Jac later became pregnant with Jonny's baby, but the couple broke up and Jonny began dating fellow nurse Bonnie Wallis (Carlyss Peer). Jac also considered having an abortion after learning the baby had a congenital diaphragmatic hernia, leaving it with just a 50% chance of survival. Jac went into labour a week early and Thomson told Inside Soap's Katy Moon that Jonny felt that if the baby was ready to come out, Jac would just have to face that. Thomson did some research before filming the birth scenes, in particular he viewed One Born Every Minute. He also said Jonny was dealing with a lot of uncertainty, as the baby's condition led to "an unpredictable set of circumstances" at the happiest time of his life. Jac allowed Jonny to be her birthing partner and Marcel commented that by the time Jac has given birth, she hates Jonny. Thomson added that Jac and Jonny would forever be united by their daughter, but was not sure if they would ever get back together.

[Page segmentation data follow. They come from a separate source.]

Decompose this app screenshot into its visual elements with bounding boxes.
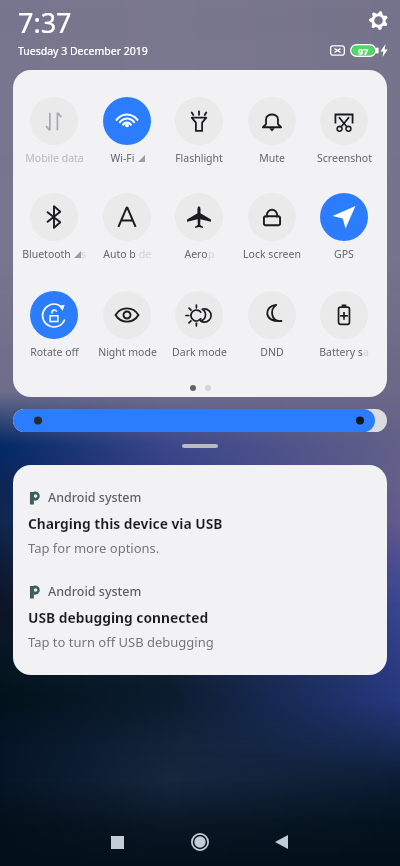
button[interactable]: Mute xyxy=(236,97,308,165)
button[interactable]: Android system xyxy=(13,559,387,653)
staticText: a xyxy=(363,345,369,359)
staticText: Android system xyxy=(48,583,142,600)
staticText: Bluetooth xyxy=(22,247,71,261)
staticText: Tuesday 3 December 2019 xyxy=(18,44,148,58)
button[interactable]: Rotate off xyxy=(18,291,90,359)
staticText: Tap to turn off USB debugging xyxy=(28,633,214,651)
staticText: DND xyxy=(260,345,284,359)
button[interactable]: Settings xyxy=(365,7,391,33)
button[interactable]: Wi-Fi xyxy=(91,97,163,165)
staticText: p xyxy=(208,247,215,261)
staticText: Android system xyxy=(48,489,142,506)
button[interactable]: Recents xyxy=(93,818,141,866)
staticText: Flashlight xyxy=(175,151,223,165)
button[interactable]: Aero xyxy=(163,193,235,261)
staticText: 7:37 xyxy=(18,4,72,41)
button[interactable]: Auto b xyxy=(91,193,163,261)
staticText: Aero xyxy=(184,247,208,261)
staticText: Mobile data xyxy=(25,151,84,165)
button[interactable]: DND xyxy=(236,291,308,359)
staticText: Battery s xyxy=(319,345,363,359)
button[interactable]: Mobile data xyxy=(18,97,90,165)
staticText: Tap for more options. xyxy=(28,539,160,557)
staticText: Night mode xyxy=(98,345,157,359)
button[interactable]: Battery s xyxy=(308,291,380,359)
button[interactable]: Brightness xyxy=(13,409,387,432)
button[interactable]: Screenshot xyxy=(308,97,380,165)
button[interactable]: GPS xyxy=(308,193,380,261)
button[interactable]: Night mode xyxy=(91,291,163,359)
staticText: de xyxy=(136,247,152,261)
staticText: Charging this device via USB xyxy=(28,514,223,533)
staticText: Screenshot xyxy=(317,151,372,165)
button[interactable]: Lock screen xyxy=(236,193,308,261)
staticText: GPS xyxy=(334,247,354,261)
button[interactable]: Back xyxy=(257,818,305,866)
button[interactable]: Flashlight xyxy=(163,97,235,165)
staticText: USB debugging connected xyxy=(28,608,209,627)
button[interactable]: Android system xyxy=(13,465,387,559)
staticText: Lock screen xyxy=(243,247,301,261)
staticText: Dark mode xyxy=(172,345,227,359)
button[interactable]: Home xyxy=(176,818,224,866)
staticText: Rotate off xyxy=(30,345,79,359)
staticText: Auto b xyxy=(103,247,136,261)
staticText: 97 xyxy=(358,45,369,57)
button[interactable]: Dark mode xyxy=(163,291,235,359)
staticText: s xyxy=(81,247,87,261)
button[interactable]: Bluetooth xyxy=(18,193,90,261)
staticText: Mute xyxy=(259,151,285,165)
staticText: Wi-Fi xyxy=(110,151,135,165)
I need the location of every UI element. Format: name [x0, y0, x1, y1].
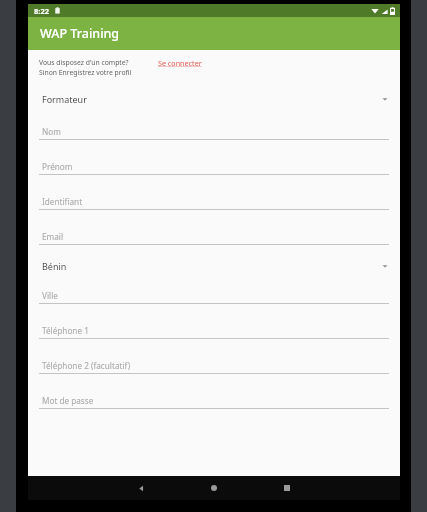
staticText: Email — [42, 231, 64, 242]
button[interactable]: Téléphone 2 (facultatif) — [39, 360, 389, 374]
staticText: Téléphone 1 — [42, 325, 89, 336]
button[interactable]: Formateur — [39, 91, 389, 107]
staticText: 8:22 — [34, 6, 49, 16]
button[interactable]: Recent apps — [279, 480, 295, 496]
staticText: Formateur — [42, 93, 87, 105]
button[interactable]: Nom — [39, 126, 389, 140]
button[interactable]: Mot de passe — [39, 395, 389, 409]
other: Open dropdown — [381, 95, 389, 103]
staticText: Bénin — [42, 260, 67, 272]
staticText: Mot de passe — [42, 395, 94, 406]
staticText: Ville — [42, 290, 58, 301]
button[interactable]: Ville — [39, 290, 389, 304]
other: Open dropdown — [381, 262, 389, 270]
button[interactable]: Identifiant — [39, 196, 389, 210]
button[interactable]: Se connecter — [158, 58, 202, 68]
staticText: ENREGISTRER — [190, 480, 239, 490]
button[interactable]: Téléphone 1 — [39, 325, 389, 339]
button[interactable]: ENREGISTRER — [39, 476, 389, 493]
staticText: WAP Training — [40, 25, 120, 42]
button[interactable]: Email — [39, 231, 389, 245]
staticText: Identifiant — [42, 196, 83, 207]
button[interactable]: Home — [206, 480, 222, 496]
button[interactable]: Bénin — [39, 258, 389, 274]
staticText: Se connecter — [158, 58, 202, 68]
button[interactable]: Back — [133, 480, 149, 496]
staticText: Nom — [42, 126, 61, 137]
staticText: Vous disposez d'un compte? — [39, 58, 129, 67]
staticText: Prénom — [42, 161, 73, 172]
staticText: Téléphone 2 (facultatif) — [42, 360, 131, 371]
button[interactable]: Prénom — [39, 161, 389, 175]
staticText: Sinon Enregistrez votre profil — [39, 68, 132, 77]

===Relationship with Bonnie Wallis===
Jonny later began dating nurse Bonnie (Peer). Of their relationship, Thomson said "Romantically, Bonnie is the textbook answer to Jonny." Peer wanted to believe that Jonny loved Bonnie, but knew that Jac would always have a place in Jonny's life because of Emma. However, Bonnie also knew Jonny did not want to spend the rest of his life with Jac and she was "determined" not to let him go. Jonny eventually proposed to Bonnie and Peer thought it seemed like the wedding came around quickly, but said that the couple had known each other for a long time. She added that marriage would be good for Bonnie and Jonny, as it would give them security. On the day of the wedding, Jac tried to stop Jonny from getting to the registry office. Thomson said Jonny spent the episode caught in between the past with Jac and his future with Bonnie. When Jonny finally made it to the registry office, he asked Bonnie for some money to pay the taxi driver. Bonnie crossed the road without looking and was hit by a truck. Jonny was "left devastated" when he realised that there was nothing that could be done to save Bonnie. Of the scene, Thomson quipped "Finally, Jonny had someone who could make him happy but then, in true Holby fashion, it's ripped away from him." He added that he was equally devastated at Peer's departure as Jonny was at Bonnie's death.

===Departure===
In April 2015, it was confirmed that Thomson had left Holby City. Of leaving the show, Thomson stated "I've loved every second of my time on Holby but, as an actor, I want to try new roles and don't ever want to get too comfortable. I've really enjoyed playing Jonny and I'll remember him fondly – but I don't think even he could handle any more devastation in his life!" Jonny left with Jac and their daughter Emma. Thomson explained that Jonny was ready for a new journey, after going through so much with Jac, Bonnie and his imprisonment. Before he leaves, Jonny confronted Guy Self (John Michie), as he blamed him for everything that had happened to him. Thomson later described the exit storyline with Guy as "the most high stakes" it had ever been for his character. Jonny departed on 7 April 2015, but made a guest appearance on 23 June 2015. In October 2015, it was mentioned that Jonny and Jac had broken up. Producer Simon Harper confirmed the off-screen split was "perfectly amiable" and that they were co-parenting Emma.

==Reception==
Jamie Downham from Yahoo! TV branded Jonny "the Scottie hottie". He also thought Jonny had the patience of a saint and was always "relentlessly upbeat". The Western Mails Rachel Mainwaring observed "Jonny and Jac are completely mismatched". While a Sunday Mirror reporter thought Jonny was "braver than he looks" when he messed with Mo, and when he then spent the weekend with Jac, the reporter called him "a glutton for punishment". A reporter for the Daily Record quipped, "After the grief that Jonny gave Jac when she opted to perform surgery instead of attending her own daughter's christening, you'd think Jonny would know better than to be scrubbing up just a few hours before he's supposed to be marrying Bonnie – even if the patient is somebody very special."